Yup, I for one have been enjoying the increase in Australian wine availability and the cheaper prices.  Especially considering that NZ wine prices are now completely ridiculous. 



Indeed and we are heading to S. Australia in Oct. The only wine region there we haven't yet been to is Clare Valley, but we will put that right this time. We had a full week in the Barossa a few years ago.


BNPL is a business where it was obvious from the start that there would only be one or two dominant competitors.  Like VISA and Mastercard.  It was merely a question of which company would end up #1 and which the much smaller #2.  Klarna has the EU, Afterpay has Australasia, and it seems the US is going to be a tussle between Affirm and Afterpay.  The first mover advantage is almost insurmountable, and Afterpay was pretty lucky that the US was late to the BNPL party so it has a shot at being #1 there.  BNPL is here to stay, and its huge customer base will simply be leveraged to upsell them to more profitable banking and credit business.


They aren't profitable business models. They are very high risk, very low margin businesses when you realise they borrow their loans from banks on short terms with a very high default rate.


re #4

The peak and decline of globalism was inevitable (from a physical POV) and Saul was one of the prescient ones:…

I've had a copy since before the GFC - and he suggests the peak was 1995. Mike Moore and Gatt; all downhill since then.

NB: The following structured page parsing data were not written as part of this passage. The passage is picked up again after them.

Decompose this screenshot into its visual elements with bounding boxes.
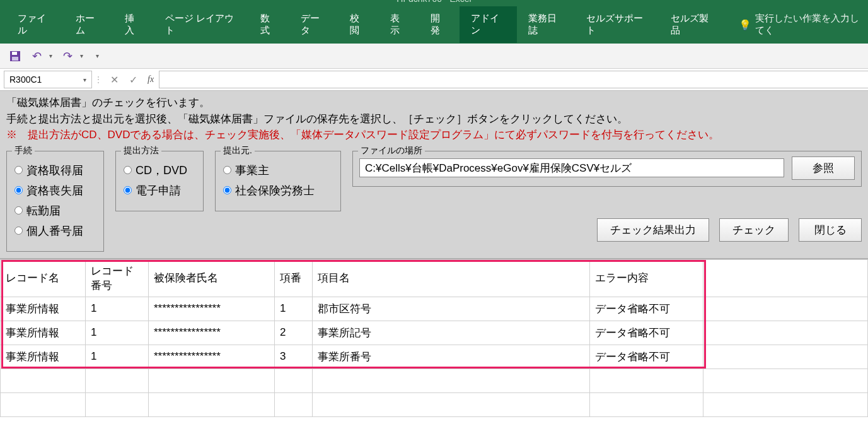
cancel-formula-icon[interactable]: ✕	[105, 74, 124, 86]
header-blank	[703, 259, 868, 297]
instruction-warning: ※ 提出方法がCD、DVDである場合は、チェック実施後、「媒体データパスワード設…	[6, 127, 862, 143]
header-item-num: 項番	[275, 259, 313, 297]
check-button[interactable]: チェック	[719, 218, 789, 242]
tab-gyoumu[interactable]: 業務日誌	[517, 6, 575, 43]
lightbulb-icon: 💡	[739, 19, 751, 31]
tab-file[interactable]: ファイル	[6, 6, 64, 43]
enter-formula-icon[interactable]: ✓	[124, 74, 142, 86]
name-box-value: R300C1	[9, 74, 42, 85]
save-icon[interactable]	[6, 47, 24, 65]
tab-insert[interactable]: 挿入	[113, 6, 154, 43]
group-method: 提出方法 CD，DVD 電子申請	[115, 151, 204, 211]
undo-dropdown-icon[interactable]: ▾	[49, 52, 52, 59]
table-row[interactable]	[1, 392, 868, 416]
result-table: レコード名 レコード番号 被保険者氏名 項番 項目名 エラー内容 事業所情報 1…	[0, 259, 868, 417]
tell-me-text: 実行したい作業を入力してく	[755, 13, 869, 37]
chevron-down-icon: ▾	[83, 76, 86, 83]
instruction-1: 「磁気媒体届書」のチェックを行います。	[6, 95, 862, 111]
tab-developer[interactable]: 開発	[419, 6, 460, 43]
redo-dropdown-icon[interactable]: ▾	[80, 52, 83, 59]
separator: ⋮	[92, 74, 105, 85]
group-method-label: 提出方法	[121, 145, 161, 156]
tab-page-layout[interactable]: ページ レイアウト	[154, 6, 249, 43]
radio-method-1[interactable]: 電子申請	[124, 183, 195, 198]
table-row[interactable]: 事業所情報 1 **************** 1 郡市区符号 データ省略不可	[1, 297, 868, 321]
svg-rect-2	[12, 57, 18, 61]
tab-cells-support[interactable]: セルズサポート	[575, 6, 659, 43]
group-procedure: 手続 資格取得届 資格喪失届 転勤届 個人番号届	[6, 151, 104, 252]
tab-data[interactable]: データ	[289, 6, 339, 43]
file-path-input[interactable]: C:¥Cells¥台帳¥DaProcess¥eGov¥雇用保険CSV¥セルズ	[359, 158, 784, 177]
result-grid-area: レコード名 レコード番号 被保険者氏名 項番 項目名 エラー内容 事業所情報 1…	[0, 259, 868, 417]
name-box[interactable]: R300C1 ▾	[4, 71, 92, 88]
quick-access-toolbar: ↶ ▾ ↷ ▾ ▾	[0, 44, 868, 69]
radio-procedure-3[interactable]: 個人番号届	[14, 223, 96, 239]
header-insured: 被保険者氏名	[149, 259, 275, 297]
radio-source-1[interactable]: 社会保険労務士	[223, 183, 333, 198]
radio-source-0[interactable]: 事業主	[223, 163, 333, 178]
group-source: 提出元. 事業主 社会保険労務士	[215, 151, 341, 211]
group-procedure-label: 手続	[12, 145, 35, 156]
tab-review[interactable]: 校閲	[339, 6, 379, 43]
svg-rect-1	[12, 52, 17, 55]
tab-formulas[interactable]: 数式	[249, 6, 289, 43]
header-rec-num: レコード番号	[86, 259, 149, 297]
header-rec-name: レコード名	[1, 259, 86, 297]
tab-home[interactable]: ホーム	[64, 6, 113, 43]
radio-procedure-2[interactable]: 転勤届	[14, 203, 96, 218]
group-source-label: 提出元.	[221, 145, 255, 156]
radio-method-0[interactable]: CD，DVD	[124, 163, 195, 178]
instruction-2: 手続と提出方法と提出元を選択後、「磁気媒体届書」ファイルの保存先を選択し、［チェ…	[6, 111, 862, 127]
browse-button[interactable]: 参照	[792, 156, 855, 180]
title-bar: HFdchk700 - Excel	[0, 0, 868, 6]
redo-icon[interactable]: ↷	[59, 47, 76, 65]
table-row[interactable]: 事業所情報 1 **************** 3 事業所番号 データ省略不可	[1, 345, 868, 368]
app-title: HFdchk700 - Excel	[396, 0, 471, 4]
tab-cells-product[interactable]: セルズ製品	[659, 6, 726, 43]
tab-addin[interactable]: アドイン	[460, 6, 518, 43]
header-item-name: 項目名	[313, 259, 590, 297]
header-error: エラー内容	[590, 259, 703, 297]
radio-procedure-0[interactable]: 資格取得届	[14, 163, 96, 178]
table-header-row: レコード名 レコード番号 被保険者氏名 項番 項目名 エラー内容	[1, 259, 868, 297]
formula-bar: R300C1 ▾ ⋮ ✕ ✓ fx	[0, 69, 868, 91]
group-file-location: ファイルの場所 C:¥Cells¥台帳¥DaProcess¥eGov¥雇用保険C…	[352, 151, 862, 187]
formula-input[interactable]	[159, 71, 868, 88]
table-row[interactable]	[1, 368, 868, 392]
close-button[interactable]: 閉じる	[799, 218, 862, 242]
radio-procedure-1[interactable]: 資格喪失届	[14, 183, 96, 198]
form-panel: 「磁気媒体届書」のチェックを行います。 手続と提出方法と提出元を選択後、「磁気媒…	[0, 91, 868, 259]
tell-me[interactable]: 💡 実行したい作業を入力してく	[739, 13, 869, 37]
undo-icon[interactable]: ↶	[28, 47, 45, 65]
output-button[interactable]: チェック結果出力	[597, 218, 709, 242]
tab-view[interactable]: 表示	[379, 6, 419, 43]
ribbon-tabs: ファイル ホーム 挿入 ページ レイアウト 数式 データ 校閲 表示 開発 アド…	[0, 6, 868, 44]
file-location-label: ファイルの場所	[358, 145, 425, 156]
fx-icon[interactable]: fx	[148, 74, 154, 85]
qat-customize-icon[interactable]: ▾	[96, 52, 99, 59]
table-row[interactable]: 事業所情報 1 **************** 2 事業所記号 データ省略不可	[1, 321, 868, 345]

We can also call it the peak of misguided thinking - then came the GFC, since then it's been extend and pretend; the debt/expectation overhang is eye-watering.


The millennium bug (Y2K) was pushed by computer salesmen. They made their case to managers ignorant of computer programming. The IT staff kept quiet because their careers would be enhanced by new hardware and software.

This contrasts with AI doomsaying where the nearer you get to the real experts the greater the fear.